I leveraged an algorithmic approach for document classification and document clustering. Various models have been trained for document classification and they all have been evaluated using performance metrics followed by tuning of the model hyper-parameters to reach the most accurate classification. Additionally, a model has been trained for document clustering, which is followed by a dimensionality reduction technique to visualize the document clusters in 2D space.
Following are the research questions that the project attempts to answer:
- Does the number of documents and the number of classes have an impact on the classification accuracy?
- Can a document be classified into one of the available classes?
- Are there clusters which can group the documents belonging to the similar topic?
For document classification and clustering, a favorable dataset is the one that has a huge number of documents spread across a variety of topics. ‘The 20 newsgroups text dataset’ is one such dataset that has the following:
- 18846 newsgroups posts
- 20 topics
The entire dataset is already split into two subsets - a training set and a testing set.
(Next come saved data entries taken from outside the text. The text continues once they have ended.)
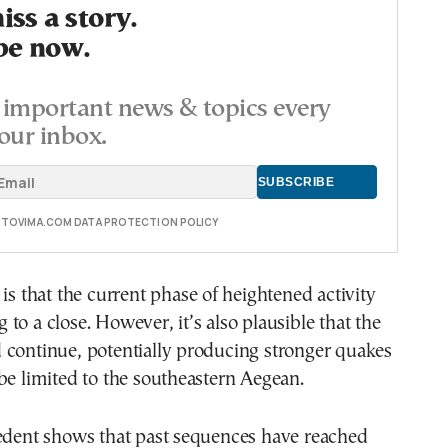
ss a story.
be now.
important news & topics every
our inbox.
E TOVIMA.COM DATA PROTECTION POLICY
 is that the current phase of heightened activity
to a close. However, it’s also plausible that the
 continue, potentially producing stronger quakes
be limited to the southeastern Aegean.
cedent shows that past sequences have reached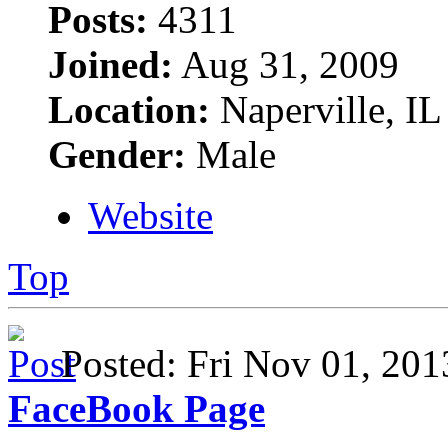
Posts:
4311
Joined:
Aug 31, 2009
Location:
Naperville, IL
Gender:
Male
Website
Top
Posted: Fri Nov 01, 2
FaceBook Page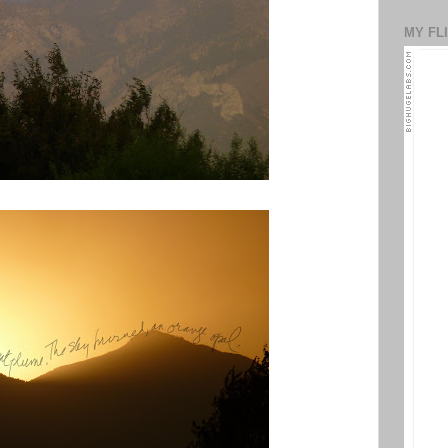
MY FL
The dataset is publicly available under Real world datasets on scikit-learn.
These newsgroup posts belong to topics such as graphics, atheism, hardware, baseball, christian, guns, and so forth. After the thorough analysis of the dataset, it is observed that there are documents that belong to mac, ibm, graphics that come under the umbrella topic of computers. There are posts that belong to hockey, baseball, motorcycle, and autos that come under the umbrella topic of recreation. However, three of the topics (atheism, forsale, and christian) are the most different from the remaining 17 topics. Hence, in this project, these three topics are not considered for the purpose of document classification and document clustering, and eventually, documents from these three topics won’t be the candidates that would contribute to answering the research questions.
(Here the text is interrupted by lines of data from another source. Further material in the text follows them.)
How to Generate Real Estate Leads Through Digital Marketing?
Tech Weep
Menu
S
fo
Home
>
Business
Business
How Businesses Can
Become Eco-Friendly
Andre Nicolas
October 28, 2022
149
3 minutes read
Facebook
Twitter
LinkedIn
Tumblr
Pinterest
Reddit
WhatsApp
Following are the models that are leveraged for classification:
- K-Nearest Neighbor (KNN) Classifier
- Support Vector Machine (SVM) Classifier
- Multinomial Naive Bayes (MNB) Classifier
Following is the model that is leveraged for finding and allotting documents to clusters:
- K-Means Algorithm
Following is the technique that is leveraged to visualize the document clusters in 2D space:
- Principal Component Analysis (PCA)
Does the number of documents and the number of classes have an impact on the classification accuracy? Yes, the number of training documents and the number of classes does impacts the classification accuracy. It is seen that when the documents belonging to the 17 individual groups are clubbed to belong to just 4 groups, the classification model’s accuracy increases. The classification accuracy of MNB classifier and SVM classifier increases by approximately 19% and the KNN classifier increases by 220%.
Can a document be classified into one of the available classes? Yes, by using the classification models such as KNN, SVM, and MNB, it is possible to classify the document to belong to one of the available classes. However, all the models overfit the training documents with KNN classifier overfitting the most and MNB classifier overfitting the least. SVM classifier’s performance is comparable to the MNB classifier but MNB classifier is able to generalize better on the testing set documents. All the hyper-tuned models classified the documents with higher accuracy than their vanilla counterparts.
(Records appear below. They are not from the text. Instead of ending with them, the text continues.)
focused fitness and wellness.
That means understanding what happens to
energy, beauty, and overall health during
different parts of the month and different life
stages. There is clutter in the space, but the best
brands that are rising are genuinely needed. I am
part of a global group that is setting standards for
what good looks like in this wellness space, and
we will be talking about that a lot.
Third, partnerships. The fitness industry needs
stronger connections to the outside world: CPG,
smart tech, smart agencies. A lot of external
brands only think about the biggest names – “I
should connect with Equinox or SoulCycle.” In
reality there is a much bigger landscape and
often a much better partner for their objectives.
Are there clusters which can group the documents belonging to the similar topic? Yes, K-Means algorithm helps finding the clusters and the number of clusters matches with the 4 clubbed groups i.e. Talk, Computer, Science, and Recreation. Using PCA, it is possible to visualize those clusters in the 2D space. Also, words from the documents in each cluster are visualized through a Word Cloud and on closely observing the words, it is seen that words are related to the topic or cluster to which they belong.